▸ **Action item**
For the material below, output exactly the span from the line with "is (1640, 1062)." to the line with "The height and width of the screenshot is (2549, 1040).", including both, and nothing besides.

▸ **Dataset entries**

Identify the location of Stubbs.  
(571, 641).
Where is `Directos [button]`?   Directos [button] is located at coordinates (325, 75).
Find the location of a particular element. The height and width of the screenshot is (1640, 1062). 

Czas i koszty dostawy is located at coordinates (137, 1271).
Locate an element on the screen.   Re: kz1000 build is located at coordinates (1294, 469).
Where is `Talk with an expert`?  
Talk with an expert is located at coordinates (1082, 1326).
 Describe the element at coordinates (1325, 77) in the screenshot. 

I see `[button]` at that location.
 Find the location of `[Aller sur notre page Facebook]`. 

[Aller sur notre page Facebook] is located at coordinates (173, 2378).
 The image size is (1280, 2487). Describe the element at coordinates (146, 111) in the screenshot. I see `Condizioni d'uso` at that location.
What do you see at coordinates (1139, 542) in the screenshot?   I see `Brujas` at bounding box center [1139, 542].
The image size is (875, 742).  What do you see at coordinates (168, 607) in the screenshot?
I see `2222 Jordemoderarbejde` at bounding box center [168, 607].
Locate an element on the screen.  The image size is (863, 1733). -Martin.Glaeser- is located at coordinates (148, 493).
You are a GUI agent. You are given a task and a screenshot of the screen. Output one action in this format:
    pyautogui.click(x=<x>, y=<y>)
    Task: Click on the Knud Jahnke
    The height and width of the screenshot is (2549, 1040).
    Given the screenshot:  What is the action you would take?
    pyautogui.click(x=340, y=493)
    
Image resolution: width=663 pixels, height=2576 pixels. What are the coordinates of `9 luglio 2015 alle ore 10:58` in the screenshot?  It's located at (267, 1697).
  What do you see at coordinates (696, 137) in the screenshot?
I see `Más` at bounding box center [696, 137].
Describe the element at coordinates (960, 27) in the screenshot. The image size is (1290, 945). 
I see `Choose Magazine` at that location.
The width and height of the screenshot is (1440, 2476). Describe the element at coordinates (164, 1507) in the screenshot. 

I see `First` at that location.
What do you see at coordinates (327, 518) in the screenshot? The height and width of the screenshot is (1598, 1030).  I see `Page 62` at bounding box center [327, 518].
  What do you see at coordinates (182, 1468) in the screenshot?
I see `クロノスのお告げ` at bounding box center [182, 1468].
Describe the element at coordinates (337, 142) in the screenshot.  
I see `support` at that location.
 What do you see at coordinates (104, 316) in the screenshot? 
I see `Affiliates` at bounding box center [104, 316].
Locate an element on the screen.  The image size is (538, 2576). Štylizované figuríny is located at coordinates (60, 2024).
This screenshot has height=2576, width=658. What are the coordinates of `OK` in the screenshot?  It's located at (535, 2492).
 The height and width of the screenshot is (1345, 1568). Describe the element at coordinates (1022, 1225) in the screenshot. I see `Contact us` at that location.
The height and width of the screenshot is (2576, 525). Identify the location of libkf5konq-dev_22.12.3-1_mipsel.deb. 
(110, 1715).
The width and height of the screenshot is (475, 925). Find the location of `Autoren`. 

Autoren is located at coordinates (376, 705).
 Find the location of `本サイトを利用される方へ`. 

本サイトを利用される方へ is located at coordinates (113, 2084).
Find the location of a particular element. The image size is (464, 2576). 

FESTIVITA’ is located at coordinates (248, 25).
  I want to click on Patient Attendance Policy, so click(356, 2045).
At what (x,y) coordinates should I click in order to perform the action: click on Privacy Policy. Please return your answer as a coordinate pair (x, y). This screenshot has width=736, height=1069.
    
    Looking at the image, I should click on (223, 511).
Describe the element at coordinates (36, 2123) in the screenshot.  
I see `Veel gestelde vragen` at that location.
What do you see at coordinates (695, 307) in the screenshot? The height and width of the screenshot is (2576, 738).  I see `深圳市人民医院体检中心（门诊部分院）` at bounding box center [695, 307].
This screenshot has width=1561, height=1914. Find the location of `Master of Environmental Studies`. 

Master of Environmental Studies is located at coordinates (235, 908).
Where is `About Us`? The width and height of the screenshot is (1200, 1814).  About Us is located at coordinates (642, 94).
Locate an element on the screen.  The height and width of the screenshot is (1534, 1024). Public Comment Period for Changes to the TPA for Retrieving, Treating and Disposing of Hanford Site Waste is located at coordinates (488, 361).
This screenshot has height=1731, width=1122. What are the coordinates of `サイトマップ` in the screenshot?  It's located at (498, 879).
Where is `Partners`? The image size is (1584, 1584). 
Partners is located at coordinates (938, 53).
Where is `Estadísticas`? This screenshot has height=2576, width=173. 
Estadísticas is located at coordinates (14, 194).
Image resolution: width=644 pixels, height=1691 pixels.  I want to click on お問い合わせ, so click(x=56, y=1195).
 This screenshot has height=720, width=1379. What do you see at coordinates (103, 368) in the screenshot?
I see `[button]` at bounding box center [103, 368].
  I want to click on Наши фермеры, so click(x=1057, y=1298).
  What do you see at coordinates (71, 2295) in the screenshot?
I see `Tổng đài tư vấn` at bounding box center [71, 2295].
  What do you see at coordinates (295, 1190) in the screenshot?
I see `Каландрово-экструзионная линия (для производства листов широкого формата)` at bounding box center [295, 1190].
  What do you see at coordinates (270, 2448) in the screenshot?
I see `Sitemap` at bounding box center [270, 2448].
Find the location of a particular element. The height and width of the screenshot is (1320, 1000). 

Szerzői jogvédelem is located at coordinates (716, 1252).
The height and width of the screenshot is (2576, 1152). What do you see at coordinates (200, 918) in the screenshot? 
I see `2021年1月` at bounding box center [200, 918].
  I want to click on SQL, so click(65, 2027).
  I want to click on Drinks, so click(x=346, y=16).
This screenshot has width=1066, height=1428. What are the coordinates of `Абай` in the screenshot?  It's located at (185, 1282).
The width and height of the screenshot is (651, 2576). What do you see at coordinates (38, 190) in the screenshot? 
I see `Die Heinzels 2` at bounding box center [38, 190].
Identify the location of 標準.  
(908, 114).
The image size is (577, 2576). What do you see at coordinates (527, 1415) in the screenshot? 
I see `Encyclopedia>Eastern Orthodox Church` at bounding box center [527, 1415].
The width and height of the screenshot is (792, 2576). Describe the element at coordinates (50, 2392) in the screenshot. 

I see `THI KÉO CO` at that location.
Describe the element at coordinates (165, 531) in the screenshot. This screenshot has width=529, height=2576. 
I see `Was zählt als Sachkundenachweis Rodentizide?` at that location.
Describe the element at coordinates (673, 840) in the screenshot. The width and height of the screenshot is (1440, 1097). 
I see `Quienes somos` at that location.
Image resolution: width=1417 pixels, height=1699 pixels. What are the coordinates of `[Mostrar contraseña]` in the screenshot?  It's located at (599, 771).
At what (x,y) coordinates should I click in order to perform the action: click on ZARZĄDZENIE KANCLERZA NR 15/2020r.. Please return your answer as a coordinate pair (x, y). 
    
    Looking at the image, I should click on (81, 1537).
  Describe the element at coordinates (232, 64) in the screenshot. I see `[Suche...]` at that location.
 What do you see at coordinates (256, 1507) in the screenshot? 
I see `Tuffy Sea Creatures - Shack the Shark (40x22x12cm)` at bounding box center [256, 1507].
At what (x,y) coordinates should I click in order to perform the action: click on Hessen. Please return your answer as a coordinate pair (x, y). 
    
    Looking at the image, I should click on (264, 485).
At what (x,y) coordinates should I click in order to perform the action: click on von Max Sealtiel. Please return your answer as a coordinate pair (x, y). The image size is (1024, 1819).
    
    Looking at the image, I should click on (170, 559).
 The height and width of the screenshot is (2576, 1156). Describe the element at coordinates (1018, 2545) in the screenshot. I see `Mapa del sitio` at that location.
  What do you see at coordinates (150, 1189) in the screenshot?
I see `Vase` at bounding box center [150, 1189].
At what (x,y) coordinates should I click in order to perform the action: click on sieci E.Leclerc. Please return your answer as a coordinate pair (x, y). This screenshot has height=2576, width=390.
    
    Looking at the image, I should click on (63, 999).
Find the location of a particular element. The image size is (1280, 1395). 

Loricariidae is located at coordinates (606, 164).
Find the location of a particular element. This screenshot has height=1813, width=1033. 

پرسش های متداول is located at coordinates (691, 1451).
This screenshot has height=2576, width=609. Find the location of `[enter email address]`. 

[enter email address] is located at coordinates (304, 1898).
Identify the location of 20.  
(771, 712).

▸ **Written reply**
Find the location of a particular element. The height and width of the screenshot is (1640, 1062). 

Czas i koszty dostawy is located at coordinates (137, 1271).
Locate an element on the screen.   Re: kz1000 build is located at coordinates (1294, 469).
Where is `Talk with an expert`?  
Talk with an expert is located at coordinates (1082, 1326).
 Describe the element at coordinates (1325, 77) in the screenshot. 

I see `[button]` at that location.
 Find the location of `[Aller sur notre page Facebook]`. 

[Aller sur notre page Facebook] is located at coordinates (173, 2378).
 The image size is (1280, 2487). Describe the element at coordinates (146, 111) in the screenshot. I see `Condizioni d'uso` at that location.
What do you see at coordinates (1139, 542) in the screenshot?   I see `Brujas` at bounding box center [1139, 542].
The image size is (875, 742).  What do you see at coordinates (168, 607) in the screenshot?
I see `2222 Jordemoderarbejde` at bounding box center [168, 607].
Locate an element on the screen.  The image size is (863, 1733). -Martin.Glaeser- is located at coordinates (148, 493).
You are a GUI agent. You are given a task and a screenshot of the screen. Output one action in this format:
    pyautogui.click(x=<x>, y=<y>)
    Task: Click on the Knud Jahnke
    The height and width of the screenshot is (2549, 1040).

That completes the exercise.